Anonymous, there are two distinct but not entirely unrelated problems Rome faces. One is that there aren't enough priests to provide adequate pastoral care to their flock. The other is that the Vatican runs the Catholic Church the same way the ancient Romans ran their vast empire: a trusted coterie has networks that have networks that have networks. Ancient Rome was too complicated for any individual to navigate and there was no professional bureaucracy to help anyone. Instead one would rely on patrons or on friends who had friends. This procedure allowed both ancient Rome and the Vatican to operate relatively smoothly without a highly centralized bureaucracy in a pre-industrial age. But it seems hopelessly corrupt to us who are used to a more professional form of governance.
The Missouri Synod Constitution has no mention of "bishop" or "superintendent," and a previous synodical convention resolution made this clear, as noted in June 15, 2000, CCM Opinion 00-2202 (p. 67 of 80), when an errant English District tried to change the title of their district president to "Bishop" (and failed to learn their lesson repeatedly over the next 15 years)
What the LCMS Constitution/Bylaws do mention in detail (Bylaw 5.2) is a Circuit Visitor as "the principal officer of the circuit." Of course, the circuit visitor doesn't wear a mitre and carry a crozier are part of his listed duties and privileges.
The Missouri Synod has a congregational polity, so the Missouri Synod needs a Romish episcopal structure and titles like a fish needs a bicycle.
This Vehse person is intent on missing the point every chance he gets. LOL.
No, we don't have a strictly congregational polity. If we did, we couldn't discipline errant pastors or congregations. Just look at how the Congregationalists, who have a strictly congregational polity, ended up with a third of their congregations embracing unitarian beliefs, and nothing could be done about it.
But I don't want a "Romish episcopal structure," either. I'm even rather "meh" about miters and croziers. I do want there to be ecclesiastical oversight without ecclesiastical tyranny. Call him whatever you want, a president/bishop/Präses should be all about ensuring sound doctrine and practice. On other matters he may put in his two cents worth or appeal to good order in the church, but he only has the power to persuade, not the power to enforce his will. No Grabau clone need apply for the job.

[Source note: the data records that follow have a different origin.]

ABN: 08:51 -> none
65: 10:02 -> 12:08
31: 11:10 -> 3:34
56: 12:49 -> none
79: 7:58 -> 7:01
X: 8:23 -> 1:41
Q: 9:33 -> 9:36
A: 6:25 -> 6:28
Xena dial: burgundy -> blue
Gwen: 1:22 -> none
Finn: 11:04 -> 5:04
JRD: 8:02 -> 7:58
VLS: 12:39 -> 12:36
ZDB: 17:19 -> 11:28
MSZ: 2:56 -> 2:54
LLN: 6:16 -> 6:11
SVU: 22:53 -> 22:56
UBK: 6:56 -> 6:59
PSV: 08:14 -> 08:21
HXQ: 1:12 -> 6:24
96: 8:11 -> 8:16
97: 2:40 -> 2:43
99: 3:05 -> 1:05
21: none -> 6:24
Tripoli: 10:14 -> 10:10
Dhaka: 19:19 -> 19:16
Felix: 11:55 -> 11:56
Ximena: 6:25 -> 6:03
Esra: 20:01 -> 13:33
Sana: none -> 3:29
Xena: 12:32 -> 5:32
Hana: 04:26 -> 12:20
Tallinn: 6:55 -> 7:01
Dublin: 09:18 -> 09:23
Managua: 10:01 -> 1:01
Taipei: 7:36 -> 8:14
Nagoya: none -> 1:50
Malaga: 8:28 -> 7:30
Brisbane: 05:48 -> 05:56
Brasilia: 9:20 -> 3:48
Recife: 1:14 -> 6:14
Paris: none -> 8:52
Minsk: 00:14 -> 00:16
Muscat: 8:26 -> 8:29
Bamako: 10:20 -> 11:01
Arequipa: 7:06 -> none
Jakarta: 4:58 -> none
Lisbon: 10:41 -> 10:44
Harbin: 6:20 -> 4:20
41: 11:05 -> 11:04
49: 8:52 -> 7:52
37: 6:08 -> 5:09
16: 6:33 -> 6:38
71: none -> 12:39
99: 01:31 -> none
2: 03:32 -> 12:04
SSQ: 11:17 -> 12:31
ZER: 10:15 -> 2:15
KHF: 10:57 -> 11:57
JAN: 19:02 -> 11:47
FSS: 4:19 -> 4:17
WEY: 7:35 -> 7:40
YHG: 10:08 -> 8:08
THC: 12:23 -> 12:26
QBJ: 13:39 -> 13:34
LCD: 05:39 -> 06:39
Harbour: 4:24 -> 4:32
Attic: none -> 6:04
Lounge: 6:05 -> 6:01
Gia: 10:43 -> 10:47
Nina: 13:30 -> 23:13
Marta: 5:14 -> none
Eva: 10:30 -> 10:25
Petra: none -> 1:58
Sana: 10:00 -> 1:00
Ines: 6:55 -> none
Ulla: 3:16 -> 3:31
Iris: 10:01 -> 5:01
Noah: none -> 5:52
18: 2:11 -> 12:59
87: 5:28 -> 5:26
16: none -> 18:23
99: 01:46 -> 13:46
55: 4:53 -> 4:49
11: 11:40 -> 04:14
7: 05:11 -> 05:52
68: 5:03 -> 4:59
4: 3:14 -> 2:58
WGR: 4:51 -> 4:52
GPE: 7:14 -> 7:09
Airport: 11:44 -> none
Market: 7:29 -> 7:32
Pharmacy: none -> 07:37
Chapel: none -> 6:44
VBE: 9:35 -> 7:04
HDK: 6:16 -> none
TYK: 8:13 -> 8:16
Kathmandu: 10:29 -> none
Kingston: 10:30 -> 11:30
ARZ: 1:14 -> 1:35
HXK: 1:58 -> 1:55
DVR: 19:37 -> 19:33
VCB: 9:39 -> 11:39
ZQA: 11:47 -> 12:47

No one here has claimed the Synod is a "strictly congregational polity." However, Wilhelm Loehe did refer to the Missouri Synod polity as "amerikanische Poebelherrschaft" (American mob-rule).
As for ecclessiastical supervision, the Missouri Synod did have a working adjudication system until SP Bohlmann got his CCM minions to pull a Jan 1992 CCM opinion out of their keister that prevented Bohlmann's ecclessiastical supervisor (the Missouri District DP, per the then-Bylaws) from suspending the SP. And then the 1992 Synod Convention dudheads replaced the adjudication system with an effeminate DRP process. Today, that DRP process has essentially be replaced by the so-called Koinonia project an even more useless process.
Vehse, have you ever been a delegate to a district or synodical convention? If not, why not put your hat in the ring and then you would be able to share your wisdom from the floor of the convention with all the "dudhead" delegates. Just a suggestion.
Yes, I have, and I did argue against and had removed some false (and leftist) teaching in an overture being considered by the convention.
So you can take your suggestion back.